--- Exercise requirements ---
Could you output every record below exactly as it appears?

--- Material to process ---

::::::

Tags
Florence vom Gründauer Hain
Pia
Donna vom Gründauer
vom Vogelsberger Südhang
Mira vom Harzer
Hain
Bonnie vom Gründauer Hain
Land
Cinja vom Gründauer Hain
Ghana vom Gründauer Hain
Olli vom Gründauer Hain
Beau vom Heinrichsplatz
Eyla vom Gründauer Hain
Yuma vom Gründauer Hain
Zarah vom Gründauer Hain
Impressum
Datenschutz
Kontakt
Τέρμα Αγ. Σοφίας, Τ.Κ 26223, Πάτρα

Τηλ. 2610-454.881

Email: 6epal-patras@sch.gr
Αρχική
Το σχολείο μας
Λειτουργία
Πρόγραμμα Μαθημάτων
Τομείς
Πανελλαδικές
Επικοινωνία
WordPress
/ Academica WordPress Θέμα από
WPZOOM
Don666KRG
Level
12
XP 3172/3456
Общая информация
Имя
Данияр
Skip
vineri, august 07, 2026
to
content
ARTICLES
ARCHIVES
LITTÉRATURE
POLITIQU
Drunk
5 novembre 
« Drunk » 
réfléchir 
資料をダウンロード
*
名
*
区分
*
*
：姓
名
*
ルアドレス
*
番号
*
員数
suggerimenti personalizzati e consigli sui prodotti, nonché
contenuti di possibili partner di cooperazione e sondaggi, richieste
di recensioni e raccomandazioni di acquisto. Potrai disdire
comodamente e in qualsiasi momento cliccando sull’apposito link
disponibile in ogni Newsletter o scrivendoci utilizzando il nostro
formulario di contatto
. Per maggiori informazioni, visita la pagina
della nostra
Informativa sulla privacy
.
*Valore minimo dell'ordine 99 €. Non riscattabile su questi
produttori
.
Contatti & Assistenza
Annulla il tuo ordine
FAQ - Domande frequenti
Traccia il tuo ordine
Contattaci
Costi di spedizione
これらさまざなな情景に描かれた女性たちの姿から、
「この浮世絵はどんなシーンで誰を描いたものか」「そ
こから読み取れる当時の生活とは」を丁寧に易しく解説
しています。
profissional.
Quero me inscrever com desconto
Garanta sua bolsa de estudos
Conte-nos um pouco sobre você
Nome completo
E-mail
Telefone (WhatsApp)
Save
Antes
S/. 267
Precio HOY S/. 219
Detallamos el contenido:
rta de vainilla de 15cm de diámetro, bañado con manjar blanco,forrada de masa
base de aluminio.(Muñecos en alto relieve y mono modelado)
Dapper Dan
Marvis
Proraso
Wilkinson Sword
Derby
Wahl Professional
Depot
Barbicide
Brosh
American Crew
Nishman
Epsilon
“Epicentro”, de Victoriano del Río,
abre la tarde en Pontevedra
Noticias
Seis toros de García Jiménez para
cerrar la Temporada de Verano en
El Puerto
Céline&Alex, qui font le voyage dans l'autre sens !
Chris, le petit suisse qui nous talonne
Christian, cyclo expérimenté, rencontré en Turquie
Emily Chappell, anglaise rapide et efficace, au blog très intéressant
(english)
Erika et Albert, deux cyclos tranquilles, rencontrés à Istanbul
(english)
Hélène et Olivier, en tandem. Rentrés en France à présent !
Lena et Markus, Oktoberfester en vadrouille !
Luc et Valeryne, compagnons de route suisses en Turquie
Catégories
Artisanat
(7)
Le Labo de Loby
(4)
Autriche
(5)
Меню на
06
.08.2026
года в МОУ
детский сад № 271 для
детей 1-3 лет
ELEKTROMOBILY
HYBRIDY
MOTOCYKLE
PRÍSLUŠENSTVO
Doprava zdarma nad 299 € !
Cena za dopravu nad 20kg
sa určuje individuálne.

::::::

--- Reply to the exercise ---
Tags
Florence vom Gründauer Hain
Pia
Donna vom Gründauer
vom Vogelsberger Südhang
Mira vom Harzer
Hain
Bonnie vom Gründauer Hain
Land
Cinja vom Gründauer Hain
Ghana vom Gründauer Hain
Olli vom Gründauer Hain
Beau vom Heinrichsplatz
Eyla vom Gründauer Hain
Yuma vom Gründauer Hain
Zarah vom Gründauer Hain
Impressum
Datenschutz
Kontakt
Τέρμα Αγ. Σοφίας, Τ.Κ 26223, Πάτρα

Τηλ. 2610-454.881

Email: 6epal-patras@sch.gr
Αρχική
Το σχολείο μας
Λειτουργία
Πρόγραμμα Μαθημάτων
Τομείς
Πανελλαδικές
Επικοινωνία
WordPress
/ Academica WordPress Θέμα από
WPZOOM
Don666KRG
Level
12
XP 3172/3456
Общая информация
Имя
Данияр
Skip
vineri, august 07, 2026
to
content
ARTICLES
ARCHIVES
LITTÉRATURE
POLITIQU
Drunk
5 novembre 
« Drunk » 
réfléchir 
資料をダウンロード
*
名
*
区分
*
*
：姓
名
*
ルアドレス
*
番号
*
員数
suggerimenti personalizzati e consigli sui prodotti, nonché
contenuti di possibili partner di cooperazione e sondaggi, richieste
di recensioni e raccomandazioni di acquisto. Potrai disdire
comodamente e in qualsiasi momento cliccando sull’apposito link
disponibile in ogni Newsletter o scrivendoci utilizzando il nostro
formulario di contatto
. Per maggiori informazioni, visita la pagina
della nostra
Informativa sulla privacy
.
*Valore minimo dell'ordine 99 €. Non riscattabile su questi
produttori
.
Contatti & Assistenza
Annulla il tuo ordine
FAQ - Domande frequenti
Traccia il tuo ordine
Contattaci
Costi di spedizione
これらさまざなな情景に描かれた女性たちの姿から、
「この浮世絵はどんなシーンで誰を描いたものか」「そ
こから読み取れる当時の生活とは」を丁寧に易しく解説
しています。
profissional.
Quero me inscrever com desconto
Garanta sua bolsa de estudos
Conte-nos um pouco sobre você
Nome completo
E-mail
Telefone (WhatsApp)
Save
Antes
S/. 267
Precio HOY S/. 219
Detallamos el contenido:
rta de vainilla de 15cm de diámetro, bañado con manjar blanco,forrada de masa
base de aluminio.(Muñecos en alto relieve y mono modelado)
Dapper Dan
Marvis
Proraso
Wilkinson Sword
Derby
Wahl Professional
Depot
Barbicide
Brosh
American Crew
Nishman
Epsilon
“Epicentro”, de Victoriano del Río,
abre la tarde en Pontevedra
Noticias
Seis toros de García Jiménez para
cerrar la Temporada de Verano en
El Puerto
Céline&Alex, qui font le voyage dans l'autre sens !
Chris, le petit suisse qui nous talonne
Christian, cyclo expérimenté, rencontré en Turquie
Emily Chappell, anglaise rapide et efficace, au blog très intéressant
(english)
Erika et Albert, deux cyclos tranquilles, rencontrés à Istanbul
(english)
Hélène et Olivier, en tandem. Rentrés en France à présent !
Lena et Markus, Oktoberfester en vadrouille !
Luc et Valeryne, compagnons de route suisses en Turquie
Catégories
Artisanat
(7)
Le Labo de Loby
(4)
Autriche
(5)
Меню на
06
.08.2026
года в МОУ
детский сад № 271 для
детей 1-3 лет
ELEKTROMOBILY
HYBRIDY
MOTOCYKLE
PRÍSLUŠENSTVO
Doprava zdarma nad 299 € !
Cena za dopravu nad 20kg
sa určuje individuálne.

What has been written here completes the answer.